I'm a big fan of Kris Radish's novels. I still remember the opening scene of Annie Freeman's Fabulous Traveling Funeral. The black bra scene is a laugh aloud moment, and every woman over forty should read the book. But, for some reason The Shortest Distance Between Two Women lacked that spark.
It wasn't a good time for Emma Gilford's old boyfriend to call. The voice on her answering machine froze her, and disrupted her life. She couldn't handle the annual Gilford reunion. At forty-three, she was the only unmarried one of four sisters, and the one the family depended on. Instead, this year, that voice stopped her in her tracks. She walked out of a reunion planning party, yelled at her a sister, and finally stood up for herself, telling the others what she thought. At the same time, she felt lost as a neighbor told her Marty Gilford, her mother, was sleeping with some man.
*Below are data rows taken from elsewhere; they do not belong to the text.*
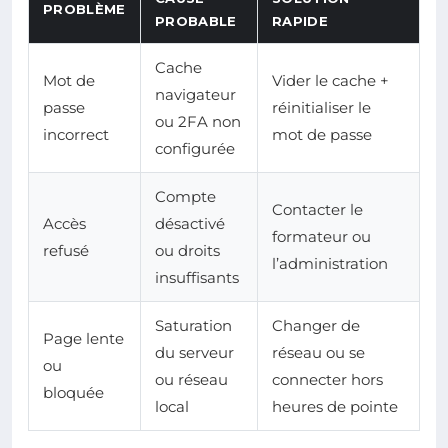
PROBLÈME
PROBABLE
RAPIDE
Cache
Mot de
Vider le cache +
navigateur
passe
réinitialiser le
ou 2FA non
incorrect
mot de passe
configurée
Compte
Contacter le
Accès
désactivé
formateur ou
refusé
ou droits
l’administration
insuffisants
Saturation
Changer de
Page lente
du serveur
réseau ou se
ou
ou réseau
connecter hors
bloquée
local
heures de pointe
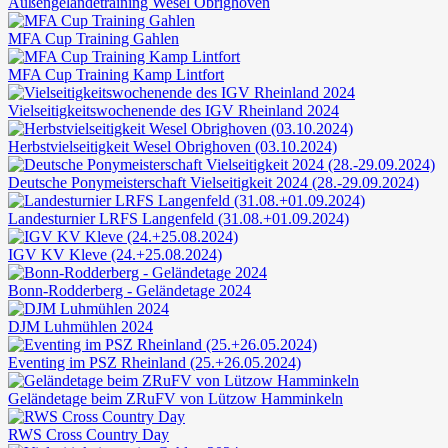
Außengeländetraining Wesel Obrighoven
MFA Cup Training Gahlen
MFA Cup Training Kamp Lintfort
Vielseitigkeitswochenende des IGV Rheinland 2024
Herbstvielseitigkeit Wesel Obrighoven (03.10.2024)
Deutsche Ponymeisterschaft Vielseitigkeit 2024 (28.-29.09.2024)
Landesturnier LRFS Langenfeld (31.08.+01.09.2024)
IGV KV Kleve (24.+25.08.2024)
Bonn-Rodderberg - Geländetage 2024
DJM Luhmühlen 2024
Eventing im PSZ Rheinland (25.+26.05.2024)
Geländetage beim ZRuFV von Lützow Hamminkeln
RWS Cross Country Day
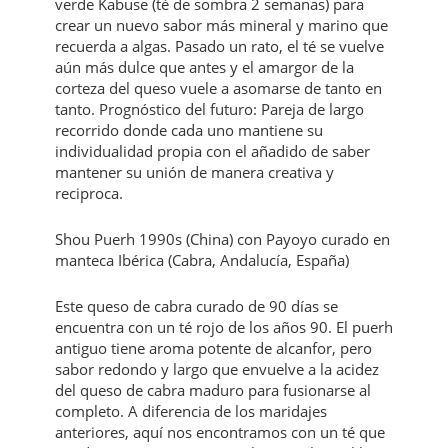
verde Kabuse (té de sombra 2 semanas) para
crear un nuevo sabor más mineral y marino que
recuerda a algas. Pasado un rato, el té se vuelve
aún más dulce que antes y el amargor de la
corteza del queso vuele a asomarse de tanto en
tanto. Prognóstico del futuro: Pareja de largo
recorrido donde cada uno mantiene su
individualidad propia con el añadido de saber
mantener su unión de manera creativa y
reciproca.
Shou Puerh 1990s (China) con Payoyo curado en
manteca Ibérica (Cabra, Andalucía, España)
Este queso de cabra curado de 90 días se
encuentra con un té rojo de los años 90. El puerh
antiguo tiene aroma potente de alcanfor, pero
sabor redondo y largo que envuelve a la acidez
del queso de cabra maduro para fusionarse al
completo. A diferencia de los maridajes
anteriores, aquí nos encontramos con un té que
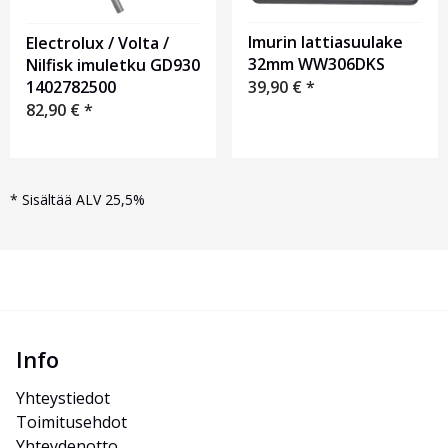
Imurin lattiasuulake
Electrolux / Volta /
32mm WW306DKS
Nilfisk imuletku GD930
39,90
€
*
1402782500
82,90
€
*
*
Sisältää ALV 25,5%
Info
Yhteystiedot
Toimitusehdot
Yhteydenotto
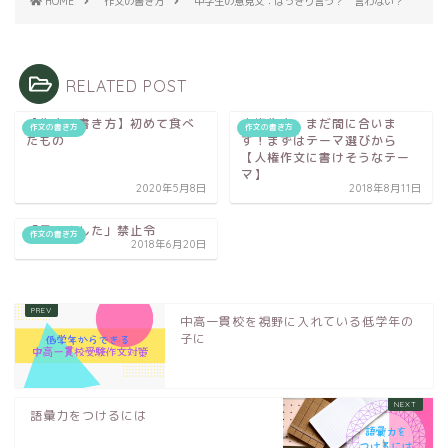
HOME
作文の書き方
中学生の意見文：はっきり言う？ 言わない？
RELATED POST
【作文の書き方】初めて食べ
人権作文、まだ間に合いま
作文の書き方
作文の書き方
たもの
す！まずはテーマ選びから
【人権作文に書けそうなテー
マ】
2020年5月8日
2018年8月11日
「言いました」禁止令
作文の書き方
2018年6月20日
中高一貫校を視野に入れている低学年の
子に
語彙力をつけるには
Emma turns to her garden, and her niece's needs, to get her through.
There is warmth, and love, and laughter in this book, but not enough, and not soon enough. The book seems to drag as Emma drags through life. The final couple chapters of the reunion and a backyard party sparkle a little, but this book never comes to life. The Shortest Distance Between Two Women should be about love and family. Instead, the book was disappointing, one that felt as if 352 pages was the shortest distance I could read to get to the end of the book.
Kris Radish's website is www.krisradish.com
The Shortest Distance Between Two Women by Kris Radish. Bantam Books, ©2009. ISBN 9780553805413 (hardcover), 352p.